Work task:
Retype, character for character, the line containing "bekliyor. İşlemlerinizde bu" along with each line after it through the end of the data, and only those.

Recorded data:
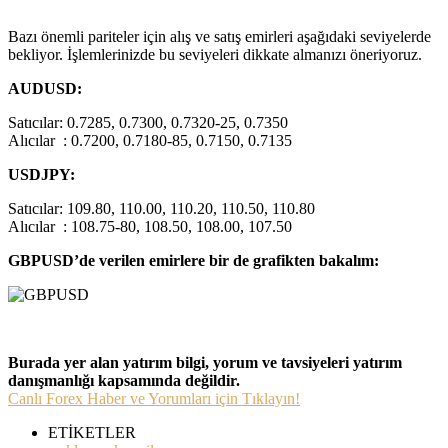
Bazı önemli pariteler için alış ve satış emirleri aşağıdaki seviyelerde
bekliyor. İşlemlerinizde bu seviyeleri dikkate almanızı öneriyoruz.
AUDUSD:
Satıcılar: 0.7285, 0.7300, 0.7320-25, 0.7350
Alıcılar : 0.7200, 0.7180-85, 0.7150, 0.7135
USDJPY:
Satıcılar: 109.80, 110.00, 110.20, 110.50, 110.80
Alıcılar : 108.75-80, 108.50, 108.00, 107.50
GBPUSD’de verilen emirlere bir de grafikten bakalım:
Burada yer alan yatırım bilgi, yorum ve tavsiyeleri yatırım
danışmanlığı kapsamında değildir.
Canlı Forex Haber ve Yorumları için Tıklayın!
ETİKETLER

Exercise solution:
bekliyor. İşlemlerinizde bu seviyeleri dikkate almanızı öneriyoruz.
AUDUSD:
Satıcılar: 0.7285, 0.7300, 0.7320-25, 0.7350
Alıcılar : 0.7200, 0.7180-85, 0.7150, 0.7135
USDJPY:
Satıcılar: 109.80, 110.00, 110.20, 110.50, 110.80
Alıcılar : 108.75-80, 108.50, 108.00, 107.50
GBPUSD’de verilen emirlere bir de grafikten bakalım:
Burada yer alan yatırım bilgi, yorum ve tavsiyeleri yatırım
danışmanlığı kapsamında değildir.
Canlı Forex Haber ve Yorumları için Tıklayın!
ETİKETLER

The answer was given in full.